### Work required
I need the lines below from the one with "d script, and" down to the one with "rtridges that deliver" reproduced exactly, both ends included, and nothing else.

Data for this exercise Block Start

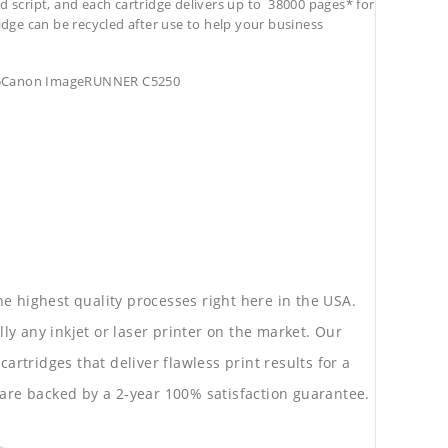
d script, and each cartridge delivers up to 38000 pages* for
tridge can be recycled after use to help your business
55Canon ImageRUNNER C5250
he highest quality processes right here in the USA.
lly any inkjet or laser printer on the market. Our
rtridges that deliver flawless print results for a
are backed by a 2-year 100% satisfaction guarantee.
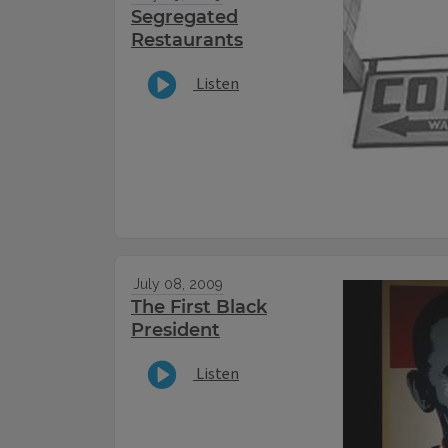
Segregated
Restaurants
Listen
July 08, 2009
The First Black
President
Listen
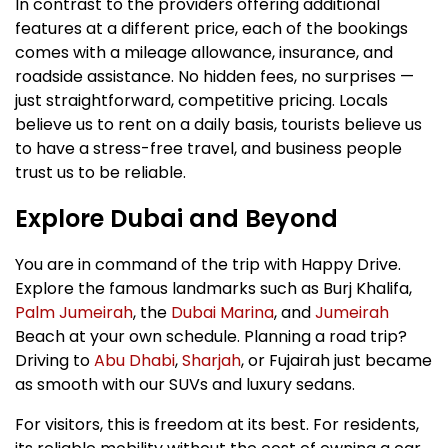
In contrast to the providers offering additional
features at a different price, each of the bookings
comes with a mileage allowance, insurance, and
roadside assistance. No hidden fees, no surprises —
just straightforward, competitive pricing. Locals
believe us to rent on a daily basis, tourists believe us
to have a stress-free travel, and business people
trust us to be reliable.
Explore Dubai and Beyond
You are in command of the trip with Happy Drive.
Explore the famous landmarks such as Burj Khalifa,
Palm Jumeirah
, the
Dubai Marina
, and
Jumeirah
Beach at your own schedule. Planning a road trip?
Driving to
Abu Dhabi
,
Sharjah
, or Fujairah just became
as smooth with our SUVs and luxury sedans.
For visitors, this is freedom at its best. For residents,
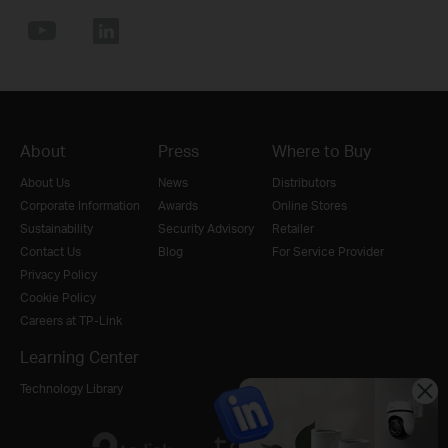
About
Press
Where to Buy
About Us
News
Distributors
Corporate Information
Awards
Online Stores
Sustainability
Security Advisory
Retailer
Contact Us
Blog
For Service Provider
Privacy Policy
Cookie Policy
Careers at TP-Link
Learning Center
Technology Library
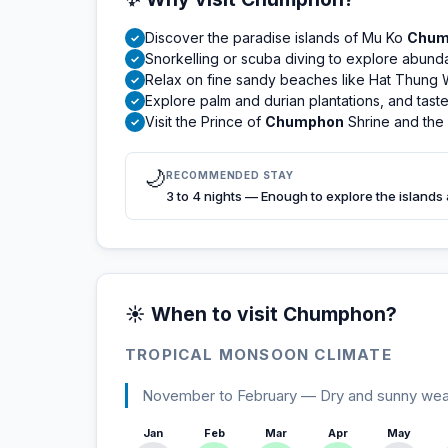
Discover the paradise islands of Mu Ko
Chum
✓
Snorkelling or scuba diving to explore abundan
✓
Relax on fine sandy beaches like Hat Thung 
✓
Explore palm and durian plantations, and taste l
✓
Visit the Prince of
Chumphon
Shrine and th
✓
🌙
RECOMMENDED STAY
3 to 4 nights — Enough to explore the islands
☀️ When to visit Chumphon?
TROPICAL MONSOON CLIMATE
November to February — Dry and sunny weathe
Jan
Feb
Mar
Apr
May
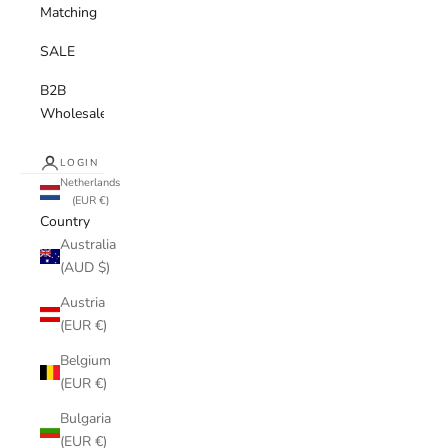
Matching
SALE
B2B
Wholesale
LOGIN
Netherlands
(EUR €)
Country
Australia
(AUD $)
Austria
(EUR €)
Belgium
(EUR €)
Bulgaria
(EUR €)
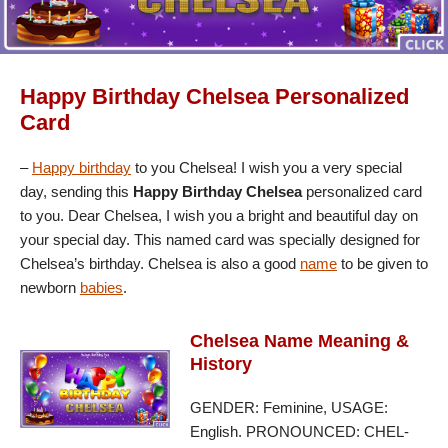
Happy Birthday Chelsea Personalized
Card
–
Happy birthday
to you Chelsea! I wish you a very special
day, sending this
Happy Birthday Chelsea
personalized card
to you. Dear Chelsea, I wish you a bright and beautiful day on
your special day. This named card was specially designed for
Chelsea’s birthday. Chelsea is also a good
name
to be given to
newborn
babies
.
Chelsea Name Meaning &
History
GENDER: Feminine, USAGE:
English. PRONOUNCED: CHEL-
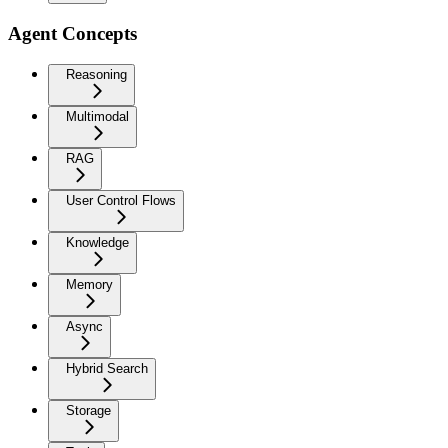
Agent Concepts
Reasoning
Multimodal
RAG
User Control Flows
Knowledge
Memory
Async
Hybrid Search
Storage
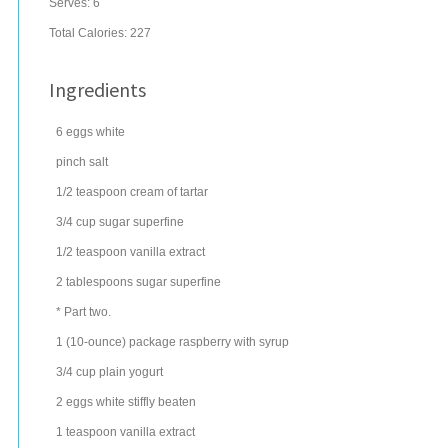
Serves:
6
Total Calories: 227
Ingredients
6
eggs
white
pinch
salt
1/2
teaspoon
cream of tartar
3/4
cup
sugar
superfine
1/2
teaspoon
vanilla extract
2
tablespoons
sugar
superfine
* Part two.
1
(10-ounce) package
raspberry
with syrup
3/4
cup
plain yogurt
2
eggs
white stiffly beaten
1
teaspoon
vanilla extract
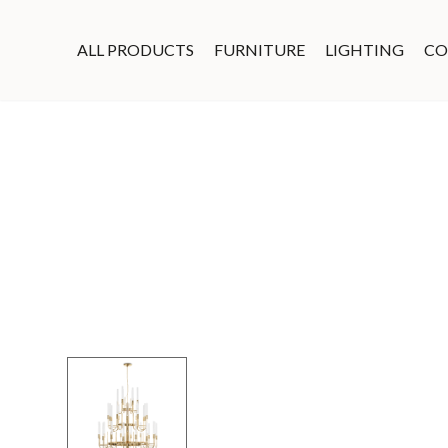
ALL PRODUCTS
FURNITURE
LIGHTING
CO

Data for this exercise Block End
Data for this exercise Block Start

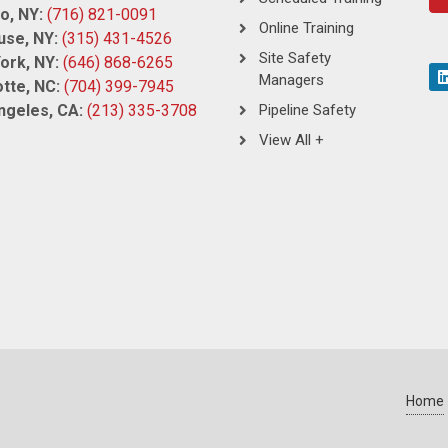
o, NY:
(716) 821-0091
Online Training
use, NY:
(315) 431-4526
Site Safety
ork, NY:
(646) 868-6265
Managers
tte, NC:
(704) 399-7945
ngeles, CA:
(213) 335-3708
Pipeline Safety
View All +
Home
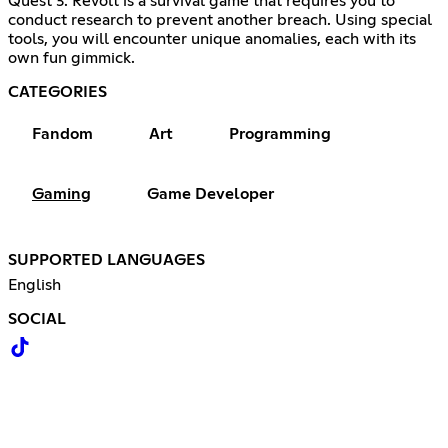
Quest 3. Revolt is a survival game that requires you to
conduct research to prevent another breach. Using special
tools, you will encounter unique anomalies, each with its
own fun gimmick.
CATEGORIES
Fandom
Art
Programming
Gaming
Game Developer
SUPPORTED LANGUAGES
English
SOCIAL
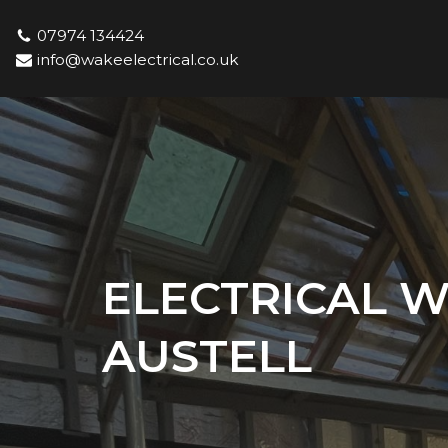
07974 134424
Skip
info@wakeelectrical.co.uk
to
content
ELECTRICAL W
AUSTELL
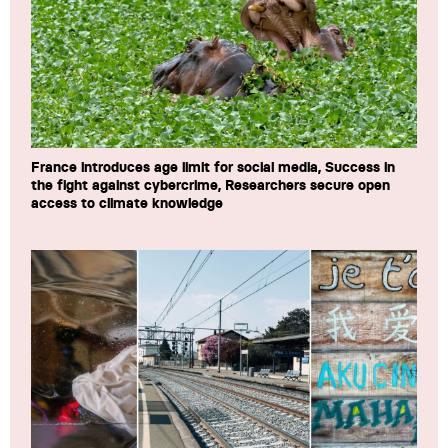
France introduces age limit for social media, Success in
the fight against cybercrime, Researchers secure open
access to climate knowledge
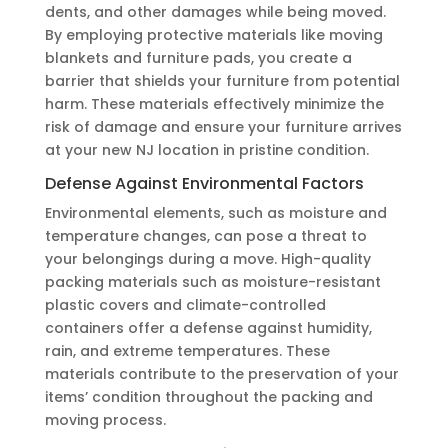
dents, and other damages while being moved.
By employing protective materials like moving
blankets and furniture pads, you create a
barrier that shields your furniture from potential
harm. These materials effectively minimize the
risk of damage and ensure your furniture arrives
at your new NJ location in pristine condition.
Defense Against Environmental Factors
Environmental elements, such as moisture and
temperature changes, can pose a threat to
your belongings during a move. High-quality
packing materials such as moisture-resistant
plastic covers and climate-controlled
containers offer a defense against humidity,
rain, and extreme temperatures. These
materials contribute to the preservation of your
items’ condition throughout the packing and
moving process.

Data for this exercise Block End
Data for this exercise Block Start

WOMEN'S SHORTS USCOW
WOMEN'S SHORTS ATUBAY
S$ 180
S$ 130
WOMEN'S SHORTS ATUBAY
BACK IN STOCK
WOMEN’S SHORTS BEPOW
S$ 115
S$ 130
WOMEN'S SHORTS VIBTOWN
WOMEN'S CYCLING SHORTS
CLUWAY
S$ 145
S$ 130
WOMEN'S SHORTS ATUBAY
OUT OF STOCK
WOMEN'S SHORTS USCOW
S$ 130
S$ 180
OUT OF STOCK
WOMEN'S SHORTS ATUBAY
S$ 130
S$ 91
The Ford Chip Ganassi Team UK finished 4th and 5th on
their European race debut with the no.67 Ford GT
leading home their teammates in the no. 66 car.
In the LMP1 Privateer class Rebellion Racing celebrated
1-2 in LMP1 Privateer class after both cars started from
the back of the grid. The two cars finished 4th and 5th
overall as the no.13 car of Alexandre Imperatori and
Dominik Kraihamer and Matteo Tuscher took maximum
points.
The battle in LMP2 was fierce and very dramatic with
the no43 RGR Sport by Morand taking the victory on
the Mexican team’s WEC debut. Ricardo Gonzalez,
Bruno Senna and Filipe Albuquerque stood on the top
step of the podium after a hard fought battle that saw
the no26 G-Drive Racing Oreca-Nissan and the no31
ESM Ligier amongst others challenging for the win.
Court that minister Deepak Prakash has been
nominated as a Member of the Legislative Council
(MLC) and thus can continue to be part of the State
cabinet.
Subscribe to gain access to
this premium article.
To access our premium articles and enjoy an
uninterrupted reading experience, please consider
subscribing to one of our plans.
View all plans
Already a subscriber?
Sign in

Data for this exercise Block End

### Written response
d script, and each cartridge delivers up to 38000 pages* for
tridge can be recycled after use to help your business
55Canon ImageRUNNER C5250
he highest quality processes right here in the USA.
lly any inkjet or laser printer on the market. Our
rtridges that deliver flawless print results for a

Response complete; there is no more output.